When we explain why birth moms place for adoption and how we have an open adoption because his birth mom loves him, we feel like that will fill any question, hole, or depression he may have about being adopted. He is loved; he wasn’t given away because he was bad. This is something kids with trauma have to learn sometimes (i.e. the parents were abusive; you were not bad). We’d like to think that’s the end of the story, but he may get sad sometimes just thinking about what his “other life” would have been. Nobody will ever know what that would have looked like. Therefore, we will teach him not to dwell on “what ifs.” We can also teach him that everyone in life has other lives … other choices, other possibilities that could have led down a totally different path. Our paths change constantly with every choice we make, so moving ahead is all anyone can do or should want to do.

It is likely he may have a really fun time visiting birth family’s house one day and say, “I wish I lived with them.” As his parent, of course, that will sting, but I know that is a normal response for a child. There may also be times he doesn’t feel like visiting at all. It goes both ways. We’ll likely see times he appreciates us and shows it. One thing we can do to honor birth mom is to be good parents. We hope Joe will see why he was placed in our family and why he is so incredibly special. We now have an adoptive parents meet up group we belong to; I imagine as those children grow up they can have each other to talk to as fellow adoptees. He will have some support there, knowing he’s not the only one. In addition to having those friends, we hope to enroll him in lots of activities and sports, so he learns his value as an individual and as part of a team.

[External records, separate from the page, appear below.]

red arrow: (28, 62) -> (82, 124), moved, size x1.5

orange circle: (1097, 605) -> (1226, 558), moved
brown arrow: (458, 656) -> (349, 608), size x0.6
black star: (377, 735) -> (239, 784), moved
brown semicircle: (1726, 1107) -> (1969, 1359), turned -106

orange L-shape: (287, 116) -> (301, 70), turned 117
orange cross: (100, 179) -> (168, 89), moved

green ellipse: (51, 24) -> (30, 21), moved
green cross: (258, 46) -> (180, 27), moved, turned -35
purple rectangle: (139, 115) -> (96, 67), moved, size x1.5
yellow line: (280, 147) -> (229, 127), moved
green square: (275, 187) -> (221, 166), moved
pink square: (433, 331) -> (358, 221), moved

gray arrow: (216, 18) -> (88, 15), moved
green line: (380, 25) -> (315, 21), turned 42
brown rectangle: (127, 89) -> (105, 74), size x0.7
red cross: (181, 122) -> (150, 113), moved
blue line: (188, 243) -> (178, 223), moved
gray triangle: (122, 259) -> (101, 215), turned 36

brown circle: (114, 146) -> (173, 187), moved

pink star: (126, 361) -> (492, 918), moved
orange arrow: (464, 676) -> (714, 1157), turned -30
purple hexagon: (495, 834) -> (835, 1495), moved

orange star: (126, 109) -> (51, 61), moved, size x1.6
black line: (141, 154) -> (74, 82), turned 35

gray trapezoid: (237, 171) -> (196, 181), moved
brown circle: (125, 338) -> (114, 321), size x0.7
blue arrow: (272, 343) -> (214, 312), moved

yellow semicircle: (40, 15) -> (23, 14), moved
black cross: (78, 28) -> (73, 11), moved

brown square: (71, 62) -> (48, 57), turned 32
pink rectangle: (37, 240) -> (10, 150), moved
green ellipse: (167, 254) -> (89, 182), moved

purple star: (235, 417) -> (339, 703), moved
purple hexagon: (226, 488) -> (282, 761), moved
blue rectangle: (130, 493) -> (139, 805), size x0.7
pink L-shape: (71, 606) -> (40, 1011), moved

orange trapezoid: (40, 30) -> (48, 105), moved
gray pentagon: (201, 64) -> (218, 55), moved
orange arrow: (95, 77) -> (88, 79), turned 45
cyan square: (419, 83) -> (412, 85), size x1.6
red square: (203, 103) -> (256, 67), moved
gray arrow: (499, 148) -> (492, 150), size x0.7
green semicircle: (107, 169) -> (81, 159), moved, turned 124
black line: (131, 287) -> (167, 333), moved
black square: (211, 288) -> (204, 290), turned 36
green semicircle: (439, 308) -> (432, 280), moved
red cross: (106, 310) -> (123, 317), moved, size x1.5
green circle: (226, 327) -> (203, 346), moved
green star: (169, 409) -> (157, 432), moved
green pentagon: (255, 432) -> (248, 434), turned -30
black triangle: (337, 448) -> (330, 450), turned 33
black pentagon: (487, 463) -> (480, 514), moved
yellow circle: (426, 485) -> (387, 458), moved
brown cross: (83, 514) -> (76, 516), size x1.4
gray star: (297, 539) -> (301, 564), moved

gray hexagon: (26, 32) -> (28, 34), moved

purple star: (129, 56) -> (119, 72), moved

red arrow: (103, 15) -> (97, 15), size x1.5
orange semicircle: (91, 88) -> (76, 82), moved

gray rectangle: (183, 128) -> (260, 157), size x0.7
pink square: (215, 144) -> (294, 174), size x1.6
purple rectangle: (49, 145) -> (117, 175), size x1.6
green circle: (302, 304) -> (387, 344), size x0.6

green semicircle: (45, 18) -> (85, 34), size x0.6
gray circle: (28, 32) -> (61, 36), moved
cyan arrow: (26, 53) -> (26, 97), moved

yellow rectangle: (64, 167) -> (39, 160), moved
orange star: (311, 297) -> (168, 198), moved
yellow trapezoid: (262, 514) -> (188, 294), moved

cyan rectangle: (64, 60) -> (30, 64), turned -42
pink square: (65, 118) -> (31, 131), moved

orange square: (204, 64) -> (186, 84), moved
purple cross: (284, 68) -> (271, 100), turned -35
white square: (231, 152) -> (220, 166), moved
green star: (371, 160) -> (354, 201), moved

We can’t predict the future and control how he will feel about being adopted, but we can be there for him. He is already an incredible little guy. Whether his good qualities come from nature or nurture won’t matter to his friends or his future wife. To be honest, I don’t really care where they come from either. It’s nice to be proud when I know I taught him something, but if he gets his goofiness from his birth mom or his baseball skills from his birth dad, that’s fine by me. I just love who he is, period.